§ Task objective
Report every line in the records below that holds the word "Dans".

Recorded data
----------------------------------------
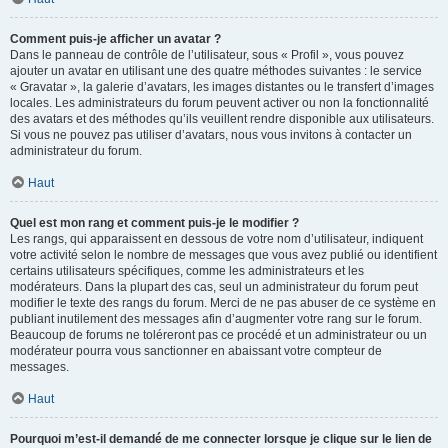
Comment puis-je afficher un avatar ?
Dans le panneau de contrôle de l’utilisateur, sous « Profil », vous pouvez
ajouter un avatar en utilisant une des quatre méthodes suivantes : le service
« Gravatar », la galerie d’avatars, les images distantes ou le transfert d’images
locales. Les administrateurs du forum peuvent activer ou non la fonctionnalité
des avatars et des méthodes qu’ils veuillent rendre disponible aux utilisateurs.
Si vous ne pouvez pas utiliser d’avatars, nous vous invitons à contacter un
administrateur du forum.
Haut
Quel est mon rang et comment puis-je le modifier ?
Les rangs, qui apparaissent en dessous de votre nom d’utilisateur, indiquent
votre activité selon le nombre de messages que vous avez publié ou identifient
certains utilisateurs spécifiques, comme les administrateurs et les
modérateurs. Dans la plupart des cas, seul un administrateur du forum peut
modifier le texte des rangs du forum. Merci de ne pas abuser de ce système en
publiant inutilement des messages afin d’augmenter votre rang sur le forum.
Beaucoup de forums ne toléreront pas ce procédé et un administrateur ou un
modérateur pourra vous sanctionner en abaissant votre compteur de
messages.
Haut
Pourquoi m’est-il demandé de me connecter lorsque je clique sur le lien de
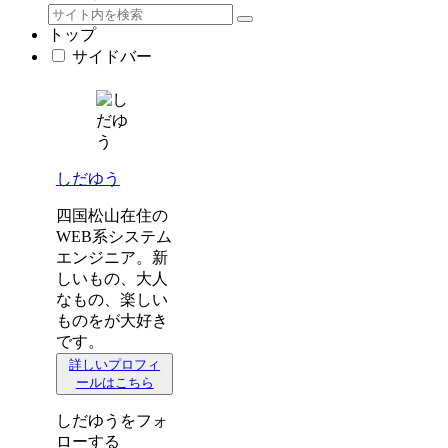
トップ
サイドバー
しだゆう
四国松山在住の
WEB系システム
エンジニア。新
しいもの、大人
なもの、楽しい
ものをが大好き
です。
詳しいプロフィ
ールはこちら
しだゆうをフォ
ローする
----------------------------------------
§ Output for this exercise
Dans le panneau de contrôle de l’utilisateur, sous « Profil », vous pouvez
modérateurs. Dans la plupart des cas, seul un administrateur du forum peut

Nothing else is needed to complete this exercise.